A faithful copy of every entry, with the pictures removed, is what is needed here.

Saved entries:
------------------------------------------------

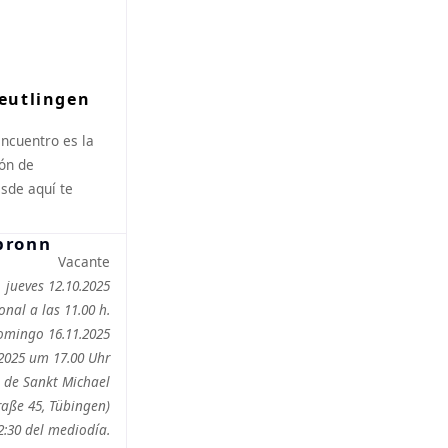
eutlingen
ncuentro es la
ón de
sde aquí te
Vacante
jueves 12.10.2025
onal a las 11.00 h.
omingo 16.11.2025
2025 um 17.00 Uhr
a de Sankt Michael
raße 45, Tübingen)
2:30 del mediodía.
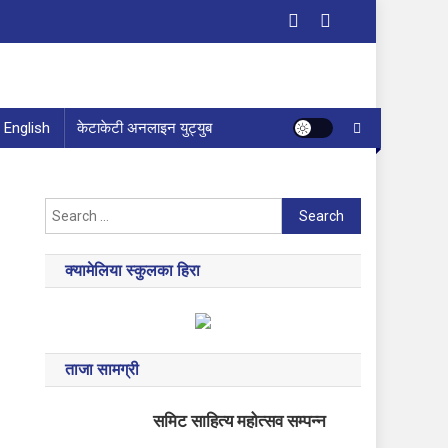
English
केटाकेटी अनलाइन युट्युब
Search
for:
क्यामेलिया स्कुलका हिरा
ताजा सामग्री
समिट साहित्य महोत्सव सम्पन्न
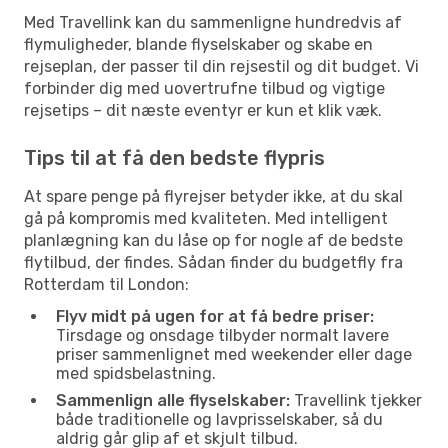
Med Travellink kan du sammenligne hundredvis af
flymuligheder, blande flyselskaber og skabe en
rejseplan, der passer til din rejsestil og dit budget. Vi
forbinder dig med uovertrufne tilbud og vigtige
rejsetips – dit næste eventyr er kun et klik væk.
Tips til at få den bedste flypris
At spare penge på flyrejser betyder ikke, at du skal
gå på kompromis med kvaliteten. Med intelligent
planlægning kan du låse op for nogle af de bedste
flytilbud, der findes. Sådan finder du budgetfly fra
Rotterdam til London:
Flyv midt på ugen for at få bedre priser:
Tirsdage og onsdage tilbyder normalt lavere
priser sammenlignet med weekender eller dage
med spidsbelastning.
Sammenlign alle flyselskaber:
Travellink tjekker
både traditionelle og lavprisselskaber, så du
aldrig går glip af et skjult tilbud.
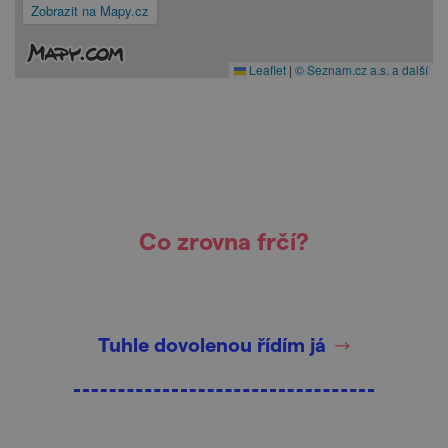
Zobrazit na Mapy.cz
Leaflet
|
© Seznam.cz a.s. a další
Co zrovna frčí?
Tuhle dovolenou řídím já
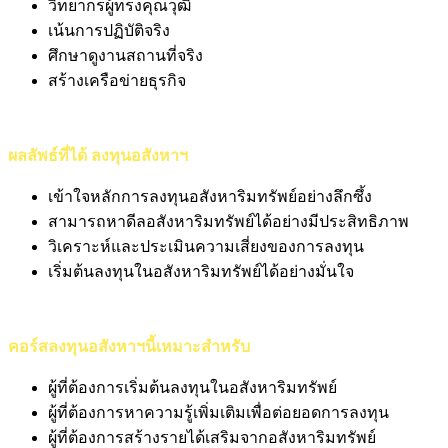
วิทยากรผู้ทรงคุณวุฒิ
เน้นการปฏิบัติจริง
ศึกษาดูงานสถานที่จริง
สร้างเครือข่ายธุรกิจ
ผลลัพธ์ที่ได้ ลงทุนอสังหาฯ
เข้าใจหลักการลงทุนอสังหาริมทรัพย์อย่างลึกซึ้ง
สามารถหาดีลอสังหาริมทรัพย์ได้อย่างมีประสิทธิภาพ
วิเคราะห์และประเมินความเสี่ยงของการลงทุน
เริ่มต้นลงทุนในอสังหาริมทรัพย์ได้อย่างมั่นใจ
คอร์สลงทุนอสังหาฯนี้เหมาะสำหรับ
ผู้ที่ต้องการเริ่มต้นลงทุนในอสังหาริมทรัพย์
ผู้ที่ต้องการหาความรู้เพิ่มเติมเพื่อต่อยอดการลงทุน
ผู้ที่ต้องการสร้างรายได้เสริมจากอสังหาริมทรัพย์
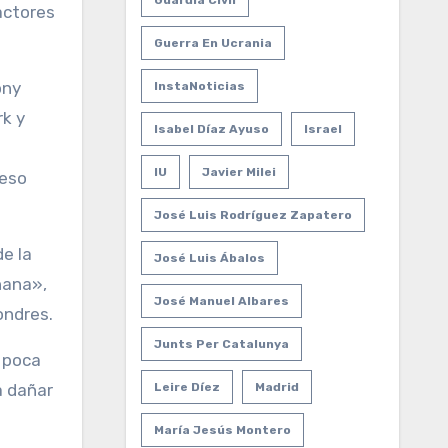
Guardia Civil
actores
Guerra En Ucrania
ony
InstaNoticias
rk y
Isabel Díaz Ayuso
Israel
IU
Javier Milei
 eso
José Luis Rodríguez Zapatero
e la
José Luis Ábalos
ñana»,
José Manuel Albares
ondres.
Junts Per Catalunya
 poca
a dañar
Leire Díez
Madrid
María Jesús Montero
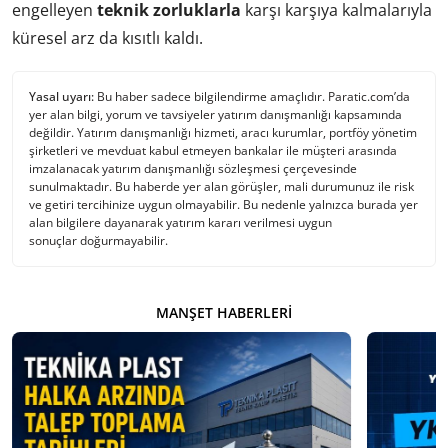
engelleyen
teknik zorluklarla
karşı karşıya kalmalarıyla
küresel arz da kısıtlı kaldı.
Yasal uyarı:
Bu haber sadece bilgilendirme amaçlıdır. Paratic.com’da
yer alan bilgi, yorum ve tavsiyeler yatırım danışmanlığı kapsamında
değildir. Yatırım danışmanlığı hizmeti, aracı kurumlar, portföy yönetim
şirketleri ve mevduat kabul etmeyen bankalar ile müşteri arasında
imzalanacak yatırım danışmanlığı sözleşmesi çerçevesinde
sunulmaktadır. Bu haberde yer alan görüşler, mali durumunuz ile risk
ve getiri tercihinize uygun olmayabilir. Bu nedenle yalnızca burada yer
alan bilgilere dayanarak yatırım kararı verilmesi uygun
sonuçlar doğurmayabilir.
MANŞET HABERLERI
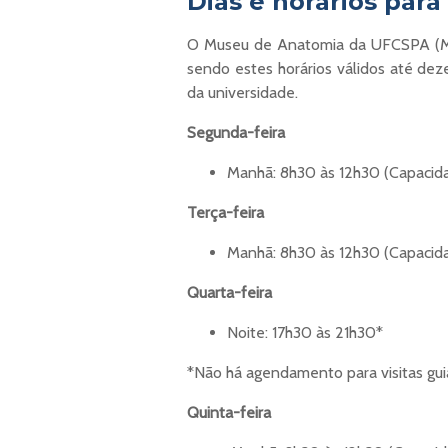
Dias e horários pa
O Museu de Anatomia da UFCSPA (MAUP
sendo estes horários válidos até de
da universidade.
Segunda-feira
Manhã: 8h30 às 12h30 (Capacida
Terça-feira
Manhã: 8h30 às 12h30 (Capacida
Quarta-feira
Noite: 17h30 às 21h30*
*Não há agendamento para visitas gui
Quinta-feira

------------------------------------------------

**RESPONSE TO THE TASK:**
eutlingen
ncuentro es la
ón de
sde aquí te
Vacante
jueves 12.10.2025
onal a las 11.00 h.
omingo 16.11.2025
2025 um 17.00 Uhr
a de Sankt Michael
raße 45, Tübingen)
2:30 del mediodía.
English
केटाकेटी अनलाइन युट्युब
Search
for:
क्यामेलिया स्कुलका हिरा
ताजा सामग्री
समिट साहित्य महोत्सव सम्पन्न
Med Travellink kan du sammenligne hundredvis af
flymuligheder, blande flyselskaber og skabe en
rejseplan, der passer til din rejsestil og dit budget. Vi
forbinder dig med uovertrufne tilbud og vigtige
rejsetips – dit næste eventyr er kun et klik væk.
Tips til at få den bedste flypris
At spare penge på flyrejser betyder ikke, at du skal
gå på kompromis med kvaliteten. Med intelligent
planlægning kan du låse op for nogle af de bedste
flytilbud, der findes. Sådan finder du budgetfly fra
Rotterdam til London:
Flyv midt på ugen for at få bedre priser:
Tirsdage og onsdage tilbyder normalt lavere
priser sammenlignet med weekender eller dage
med spidsbelastning.
Sammenlign alle flyselskaber:
Travellink tjekker
både traditionelle og lavprisselskaber, så du
aldrig går glip af et skjult tilbud.
Zobrazit na Mapy.cz
Leaflet
|
© Seznam.cz a.s. a další
Co zrovna frčí?
Tuhle dovolenou řídím já
วิทยากรผู้ทรงคุณวุฒิ
เน้นการปฏิบัติจริง
ศึกษาดูงานสถานที่จริง
สร้างเครือข่ายธุรกิจ
ผลลัพธ์ที่ได้ ลงทุนอสังหาฯ
เข้าใจหลักการลงทุนอสังหาริมทรัพย์อย่างลึกซึ้ง
สามารถหาดีลอสังหาริมทรัพย์ได้อย่างมีประสิทธิภาพ
วิเคราะห์และประเมินความเสี่ยงของการลงทุน
เริ่มต้นลงทุนในอสังหาริมทรัพย์ได้อย่างมั่นใจ
คอร์สลงทุนอสังหาฯนี้เหมาะสำหรับ
ผู้ที่ต้องการเริ่มต้นลงทุนในอสังหาริมทรัพย์
ผู้ที่ต้องการหาความรู้เพิ่มเติมเพื่อต่อยอดการลงทุน
ผู้ที่ต้องการสร้างรายได้เสริมจากอสังหาริมทรัพย์
Guardia Civil
actores
Guerra En Ucrania
ony
InstaNoticias
rk y
Isabel Díaz Ayuso
Israel
IU
Javier Milei
 eso
José Luis Rodríguez Zapatero
e la
José Luis Ábalos
ñana»,
José Manuel Albares
ondres.
Junts Per Catalunya
 poca
a dañar
Leire Díez
Madrid
María Jesús Montero
engelleyen
teknik zorluklarla
karşı karşıya kalmalarıyla
küresel arz da kısıtlı kaldı.
Yasal uyarı:
Bu haber sadece bilgilendirme amaçlıdır. Paratic.com’da
yer alan bilgi, yorum ve tavsiyeler yatırım danışmanlığı kapsamında
değildir. Yatırım danışmanlığı hizmeti, aracı kurumlar, portföy yönetim
şirketleri ve mevduat kabul etmeyen bankalar ile müşteri arasında
imzalanacak yatırım danışmanlığı sözleşmesi çerçevesinde
sunulmaktadır. Bu haberde yer alan görüşler, mali durumunuz ile risk
ve getiri tercihinize uygun olmayabilir. Bu nedenle yalnızca burada yer
alan bilgilere dayanarak yatırım kararı verilmesi uygun
sonuçlar doğurmayabilir.
MANŞET HABERLERI
Dias e horários pa
O Museu de Anatomia da UFCSPA (MAUP
sendo estes horários válidos até de
da universidade.
Segunda-feira
Manhã: 8h30 às 12h30 (Capacida
Terça-feira
Manhã: 8h30 às 12h30 (Capacida
Quarta-feira
Noite: 17h30 às 21h30*
*Não há agendamento para visitas gui
Quinta-feira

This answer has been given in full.